What you are asked to do: Give only the count of lines that contain "úřadu" in the material.
↓
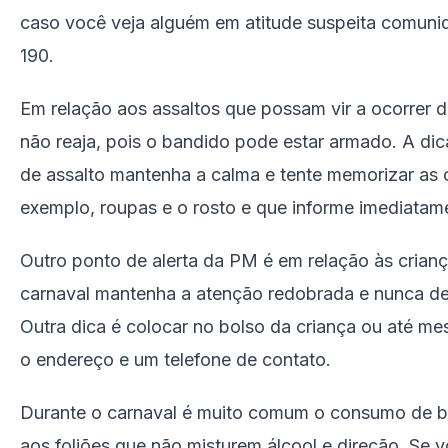
caso você veja alguém em atitude suspeita comuniq
190.
Em relação aos assaltos que possam vir a ocorrer d
não reaja, pois o bandido pode estar armado. A dica
de assalto mantenha a calma e tente memorizar as c
exemplo, roupas e o rosto e que informe imediatame
Outro ponto de alerta da PM é em relação às crianç
carnaval mantenha a atenção redobrada e nunca dei
Outra dica é colocar no bolso da criança ou até m
o endereço e um telefone de contato.
Durante o carnaval é muito comum o consumo de be
aos foliões que não misturem álcool e direção. Se v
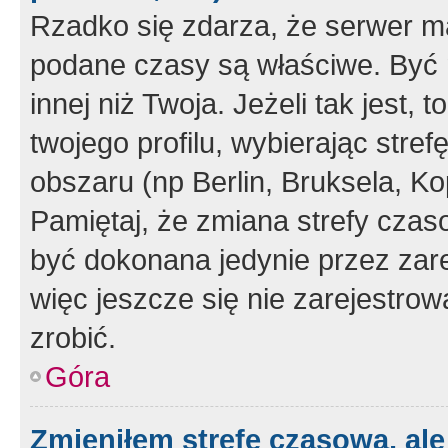
Rzadko się zdarza, że serwer m
podane czasy są właściwe. Być 
innej niż Twoja. Jeżeli tak jest,
twojego profilu, wybierając str
obszaru (np Berlin, Bruksela, Ko
Pamiętaj, że zmiana strefy czas
być dokonana jedynie przez zar
więc jeszcze się nie zarejestrow
zrobić.
Góra
Zmieniłem strefę czasową, ale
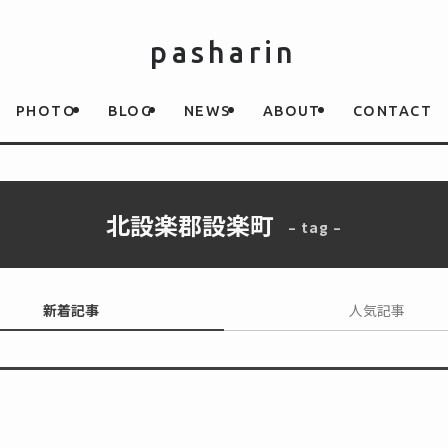
pasharin
PHOTO
BLOG
NEWS
ABOUT
CONTACT
北設楽郡設楽町
– tag –
新着記事
人気記事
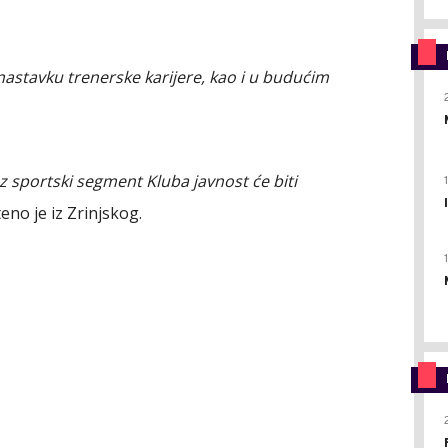
nastavku trenerske karijere, kao i u budućim
 sportski segment Kluba javnost će biti
no je iz Zrinjskog.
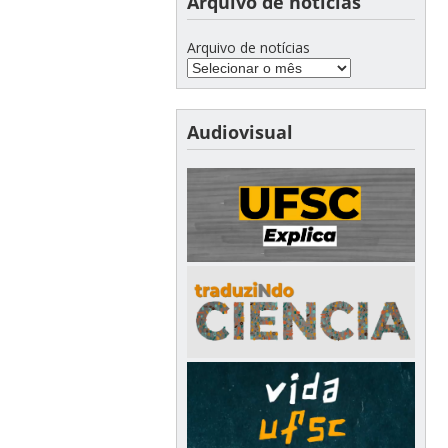
Arquivo de notícias
Arquivo de notícias
Audiovisual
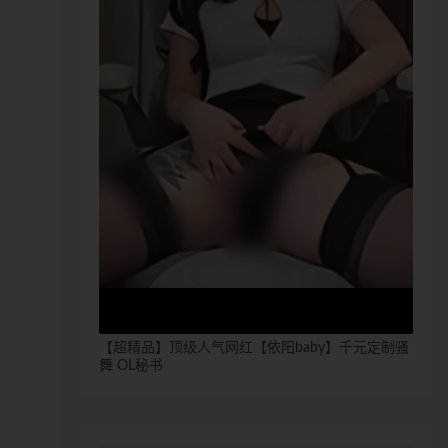
【超精品】顶级人气网红【依阳baby】千元定制骚
舞 OL秘书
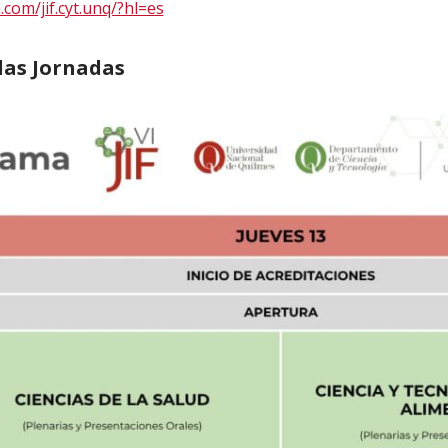
com/jif.cyt.unq/?hl=es
as Jornadas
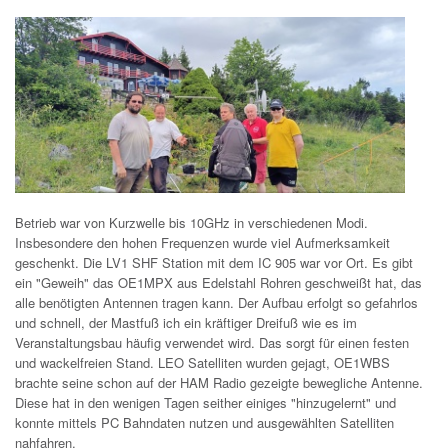
Betrieb war von Kurzwelle bis 10GHz in verschiedenen Modi.
Insbesondere den hohen Frequenzen wurde viel Aufmerksamkeit
geschenkt. Die LV1 SHF Station mit dem IC 905 war vor Ort. Es gibt
ein "Geweih" das OE1MPX aus Edelstahl Rohren geschweißt hat, das
alle benötigten Antennen tragen kann. Der Aufbau erfolgt so gefahrlos
und schnell, der Mastfuß ich ein kräftiger Dreifuß wie es im
Veranstaltungsbau häufig verwendet wird. Das sorgt für einen festen
und wackelfreien Stand. LEO Satelliten wurden gejagt, OE1WBS
brachte seine schon auf der HAM Radio gezeigte bewegliche Antenne.
Diese hat in den wenigen Tagen seither einiges "hinzugelernt" und
konnte mittels PC Bahndaten nutzen und ausgewählten Satelliten
nahfahren.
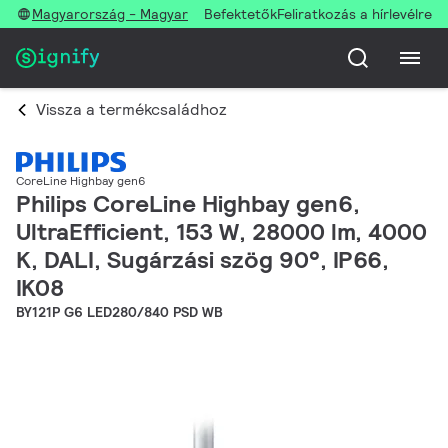
Magyarország - Magyar
Befektetők
Feliratkozás a hírlevélre
Vissza a termékcsaládhoz
CoreLine Highbay gen6
Philips CoreLine Highbay gen6,
UltraEfficient, 153 W, 28000 lm, 4000
K, DALI, Sugárzási szög 90°, IP66,
IK08
BY121P G6 LED280/840 PSD WB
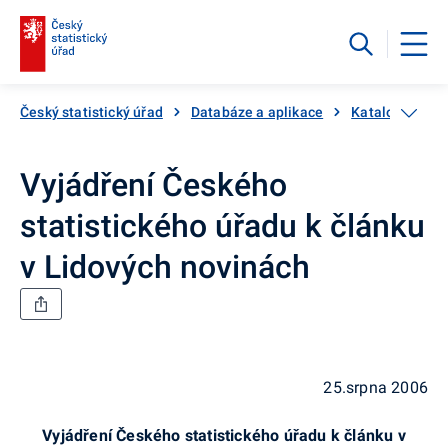
Český statistický úřad
Databáze a aplikace
Katalog produ
Vyjádření Českého
statistického úřadu k článku
v Lidových novinách
25.srpna 2006
Vyjádření Českého statistického úřadu k článku v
↑
Response: 2